Judicial academy aims to be a reforms driver

Legal view: The National Judicial Academy is slowly repositioning itself as more than a school. It sees itself as a think tank on matters and issues judicial. (Mujeeb Faruqui / Hindustan Times)Premium

Legal view: The National Judicial Academy is slowly repositioning itself as more than a school. It sees itself as a think tank on matters and issues judicial. (Mujeeb Faruqui / Hindustan Times)

Bhopal: It’s Sunday, but justice Bilal Nazki, a judge of the Bombay high court, isn’t spending it the way he usually spends his weekends—catching up with the family and writing judgements.

Instead, he is 787km away, in the sylvan, 63-acre campus of the National Judicial Academy, or NJA, the only finishing school for judges in the country.
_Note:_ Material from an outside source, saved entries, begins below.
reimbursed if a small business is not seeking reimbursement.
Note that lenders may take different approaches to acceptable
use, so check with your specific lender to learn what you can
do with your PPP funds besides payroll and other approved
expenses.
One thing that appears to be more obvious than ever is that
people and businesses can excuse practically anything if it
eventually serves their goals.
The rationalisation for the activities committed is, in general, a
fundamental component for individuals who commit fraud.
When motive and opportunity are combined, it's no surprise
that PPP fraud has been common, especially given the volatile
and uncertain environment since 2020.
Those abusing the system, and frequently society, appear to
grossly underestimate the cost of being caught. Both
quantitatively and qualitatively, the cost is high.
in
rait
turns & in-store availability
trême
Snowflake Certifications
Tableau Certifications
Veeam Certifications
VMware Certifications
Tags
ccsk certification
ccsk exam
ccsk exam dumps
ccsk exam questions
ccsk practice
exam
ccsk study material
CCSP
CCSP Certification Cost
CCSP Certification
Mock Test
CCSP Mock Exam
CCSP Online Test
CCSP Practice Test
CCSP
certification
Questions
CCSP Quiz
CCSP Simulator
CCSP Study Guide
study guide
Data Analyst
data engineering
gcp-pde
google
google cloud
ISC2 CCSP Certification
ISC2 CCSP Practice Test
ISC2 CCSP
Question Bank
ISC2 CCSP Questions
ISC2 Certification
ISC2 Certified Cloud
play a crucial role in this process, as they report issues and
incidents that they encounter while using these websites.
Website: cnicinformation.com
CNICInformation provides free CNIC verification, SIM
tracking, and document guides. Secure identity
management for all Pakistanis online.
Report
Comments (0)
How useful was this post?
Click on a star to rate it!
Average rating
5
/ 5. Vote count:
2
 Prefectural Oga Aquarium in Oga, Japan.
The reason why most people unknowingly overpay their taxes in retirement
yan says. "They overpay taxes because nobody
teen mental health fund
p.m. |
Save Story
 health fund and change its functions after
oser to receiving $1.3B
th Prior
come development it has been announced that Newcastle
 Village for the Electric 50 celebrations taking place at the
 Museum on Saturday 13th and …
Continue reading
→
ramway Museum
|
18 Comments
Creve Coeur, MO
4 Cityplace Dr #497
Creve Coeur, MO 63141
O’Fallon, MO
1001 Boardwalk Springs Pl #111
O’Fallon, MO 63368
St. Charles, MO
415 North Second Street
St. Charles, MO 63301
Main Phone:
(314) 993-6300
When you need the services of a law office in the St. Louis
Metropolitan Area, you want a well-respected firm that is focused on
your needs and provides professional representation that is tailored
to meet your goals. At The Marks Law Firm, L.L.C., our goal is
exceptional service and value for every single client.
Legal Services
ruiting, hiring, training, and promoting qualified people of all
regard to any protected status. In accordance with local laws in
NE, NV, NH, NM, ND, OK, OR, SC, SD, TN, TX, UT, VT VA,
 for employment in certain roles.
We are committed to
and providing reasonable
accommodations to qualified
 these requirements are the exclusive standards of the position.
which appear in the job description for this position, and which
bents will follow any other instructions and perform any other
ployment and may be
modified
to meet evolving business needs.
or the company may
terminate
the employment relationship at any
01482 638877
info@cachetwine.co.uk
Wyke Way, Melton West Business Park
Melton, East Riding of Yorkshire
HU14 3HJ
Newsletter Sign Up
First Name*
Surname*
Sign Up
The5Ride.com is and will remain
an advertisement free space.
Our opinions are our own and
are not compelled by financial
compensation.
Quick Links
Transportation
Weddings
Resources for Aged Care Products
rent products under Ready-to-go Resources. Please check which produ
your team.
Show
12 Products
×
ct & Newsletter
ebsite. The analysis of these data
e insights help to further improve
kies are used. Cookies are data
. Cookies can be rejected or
In its annual “academic" calendar to June (from last July), are 10 national conferences for high court judges such as Nazki on issues such as cyber law, intellectual property rights, environment, sustainable development, and the impact of international law on Indian courts.

The themes, as evident from their names, are relevant in contemporary India, especially one that sees itself as part of the emerging world order.

Legal view: The National Judicial Academy is slowly repositioning itself as more than a school. It sees itself as a think tank on matters and issues judicial. (Mujeeb Faruqui / Hindustan Times)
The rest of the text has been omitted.